Tesla AI Day 2022: “Tesla Is Not a Car Company”

Tesla has been pushing forward with its robot concept since unveiling the design last year. (Source: Tesla.)

Tesla held its second annual Tesla AI Day late last month, where founder Elon Musk and a team of engineers showcased the company’s work on artificial intelligence (AI), robotics, supercomputing and autonomous driving.

The event raised the question of whether Tesla should still be considered a car company—or something more diversified and ambitious. Musk’s answer: “Tesla is not a car company.”

Let’s take a closer look at Tesla’s work in the AI field over the past year—and consider what the future could hold for the company and for all of us.

Optimus Robot

Tesla’s robot has been grabbing most of the headlines from the event. The company unveiled a working prototype called Bumble C, which performed rudimentary movements, waved, flexed at the waist and pumped its arms upward. Musk claimed that the robot could do much more, but he wanted to play it safe with the demonstration and didn’t want the robot to fall down.

Optimus will consume about 100 watts when idle but will increase to 500 watts when walking briskly. It weighs about 161 pounds and will have a range of motion similar to that of a human but with a more limited range. For instance, while the human body has over 200 degrees of movement and 27 in the hands alone, Optimus will have 28 movements overall and 11 in its hands—enough to allow it to handle tools.

Optimus’ actuators highlighted in orange, with its electrical components shown in blue. (Source: Tesla.)

Optimus uses 28 in-house Tesla designed and manufactured structural actuators, which are tightly packaged sets of gears that move the robot’s torso, arms, legs and fingers, as well as replicate the work of human muscles. Tesla also designed and built Optimus’ battery pack and control system. Residing in the robot’s torso, the battery holds 2.3 kWh, which Tesla anticipates is enough for a full day’s worth of work. The battery pack has all the battery electronics contained within a single protection circuit board.

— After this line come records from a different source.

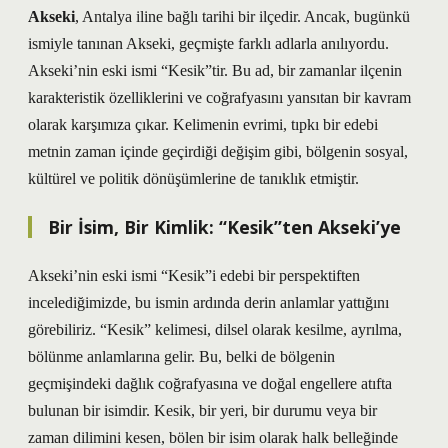
Akseki
, Antalya iline bağlı tarihi bir ilçedir. Ancak, bugünkü
ismiyle tanınan Akseki, geçmişte farklı adlarla anılıyordu.
Akseki’nin eski ismi “Kesik”tir. Bu ad, bir zamanlar ilçenin
karakteristik özelliklerini ve coğrafyasını yansıtan bir kavram
olarak karşımıza çıkar. Kelimenin evrimi, tıpkı bir edebi
metnin zaman içinde geçirdiği değişim gibi, bölgenin sosyal,
kültürel ve politik dönüşümlerine de tanıklık etmiştir.
Bir İsim, Bir Kimlik: “Kesik”ten Akseki’ye
Akseki’nin eski ismi “Kesik”i edebi bir perspektiften
incelediğimizde, bu ismin ardında derin anlamlar yattığını
görebiliriz. “Kesik” kelimesi, dilsel olarak kesilme, ayrılma,
bölünme anlamlarına gelir. Bu, belki de bölgenin
geçmişindeki dağlık coğrafyasına ve doğal engellere atıfta
bulunan bir isimdir. Kesik, bir yeri, bir durumu veya bir
zaman dilimini kesen, bölen bir isim olarak halk belleğinde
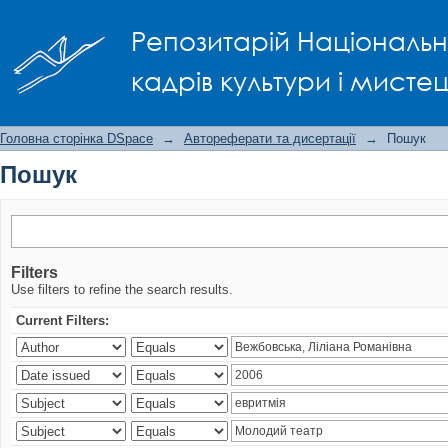
Пошук
Репозитарій Національно
кадрів культури і мисте
Головна сторінка DSpace
→
Автореферати та дисертації
→
Пошук
Пошук
Filters
Use filters to refine the search results.
Current Filters:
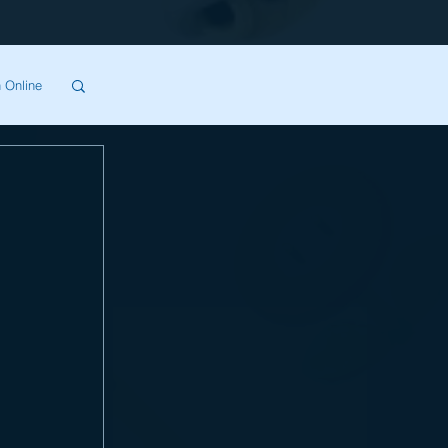
 Online
SA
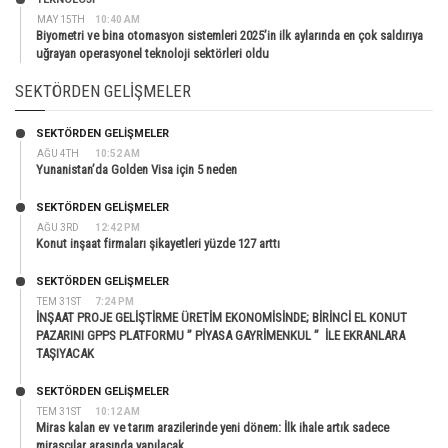
MAY 15TH
10:40 AM
Biyometri ve bina otomasyon sistemleri 2025’in ilk aylarında en çok saldırıya
uğrayan operasyonel teknoloji sektörleri oldu
SEKTÖRDEN GELIŞMELER
SEKTÖRDEN GELIŞMELER
AĞU 4TH
10:52 AM
Yunanistan’da Golden Visa için 5 neden
SEKTÖRDEN GELIŞMELER
AĞU 3RD
12:42 PM
Konut inşaat firmaları şikayetleri yüzde 127 arttı
SEKTÖRDEN GELIŞMELER
TEM 31ST
7:24 PM
İNŞAAT PROJE GELİŞTİRME ÜRETİM EKONOMİSİNDE; BİRİNCİ EL KONUT
PAZARINI GPPS PLATFORMU ” PİYASA GAYRİMENKUL ” İLE EKRANLARA
TAŞIYACAK
SEKTÖRDEN GELIŞMELER
TEM 31ST
10:12 AM
Miras kalan ev ve tarım arazilerinde yeni dönem: İlk ihale artık sadece
mirasçılar arasında yapılacak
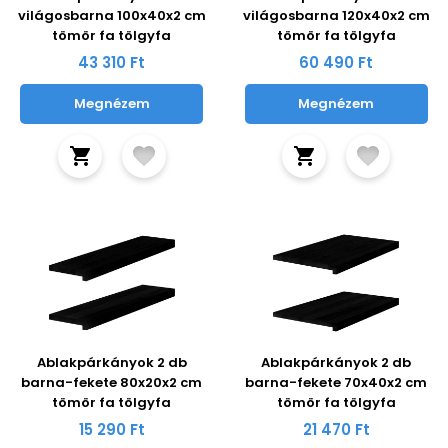
világosbarna 100x40x2 cm
világosbarna 120x40x2 cm
tömör fa tölgyfa
tömör fa tölgyfa
43 310 Ft
60 490 Ft
Megnézem
Megnézem
Ablakpárkányok 2 db
Ablakpárkányok 2 db
barna-fekete 80x20x2 cm
barna-fekete 70x40x2 cm
tömör fa tölgyfa
tömör fa tölgyfa
15 290 Ft
21 470 Ft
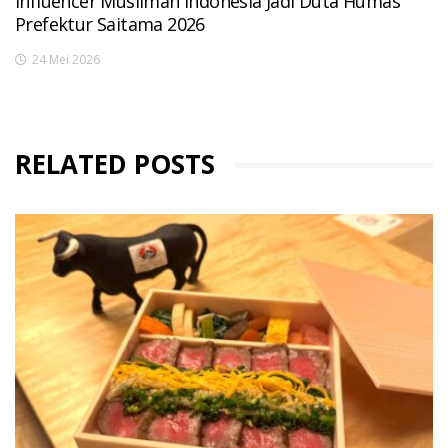
Influencer Muslimah Indonesia Jadi Duta Humas
Prefektur Saitama 2026
24 Mei 2026
RELATED POSTS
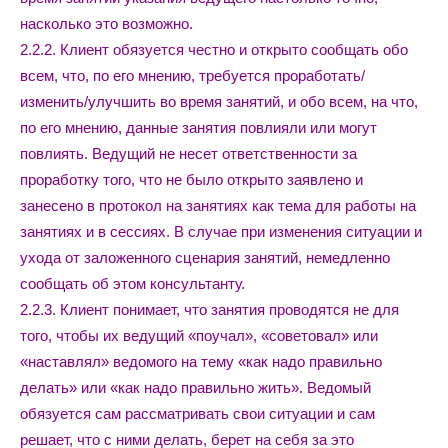
насколько это возможно.
2.2.2. Клиент обязуется честно и открыто сообщать обо
всем, что, по его мнению, требуется проработать/
изменить/улучшить во время занятий, и обо всем, на что,
по его мнению, данные занятия повлияли или могут
повлиять. Ведущий не несет ответственности за
проработку того, что не было открыто заявлено и
занесено в протокол на занятиях как тема для работы на
занятиях и в сессиях. В случае при изменения ситуации и
ухода от заложенного сценария занятий, немедленно
сообщать об этом консультанту.
2.2.3. Клиент понимает, что занятия проводятся не для
того, чтобы их ведущий «поучал», «советовал» или
«наставлял» ведомого на тему «как надо правильно
делать» или «как надо правильно жить». Ведомый
обязуется сам рассматривать свои ситуации и сам
решает, что с ними делать, берет на себя за это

Also found in the torso is the robot’s computer brain. The computer adapts both the hardware and software of Tesla’s Full Self Driving (FSD) feature. The FSD neuron network runs as if on a vehicle, but it’s been retrained for the robot. Like a vehicle, Optimus’ data is collected from sensors and fed into neural networks to determine the robot’s behavior.

Tesla is leveraging its FSD technology to help Optimus navigate autonomously. (Source: Tesla.)

Tesla’s approach to Optimus is the same as it has been for the company’s vehicles, with a focus on mass manufacturing so that it’s possible to produce the robots in high volume at low cost while maintaining high reliability. Unlike Boston Dynamics’ Atlas, which is a research platform, Tesla’s main goal is to make a commercially viable product. This means that the design and production will be optimized for factors such as cost and efficiency, including reducing the number of parts being used, as well as power consumption, whenever possible. For example, Optimus will use only six types of actuators optimized for cost, manufacturing ease, and functional efficiency. Musk said that Tesla is aiming to “produce the robot as quickly as possible and have it be useful as quickly as possible.”

Musk estimated that Optimus could be commercially available within three to five years.

Full Self Driving

While it makes sense for Tesla to adapt its autonomous driving technology to its robot, that technology has come under scrutiny—and Tesla’s engineers seem to be aware that the Full Self Driving (FSD) platform needs improving. After all, Optimus will require AI for everything it does, while a Tesla vehicle will have a human operator to take over the wheel in case of difficulties.

Tesla used AI Day 2022 to showcase the improvements it has made to FSD—both for Optimus and for the Tesla fleet. In 2021, about 2,000 customers had FSD deployed in their vehicles; since then, the number has grown to 160,000 customers and the company has put extensive work into upgrading the software’s robustness and capability. “The FSD Beta software is quite capable of driving the car,” said Ashok Elluswamy, Tesla’s director of Autopilot Software. “It should be able to navigate from parking lot to parking lot, handling city street driving, stopping for traffic lights and soft signs, negotiating with objects at intersections, making turns and so on.”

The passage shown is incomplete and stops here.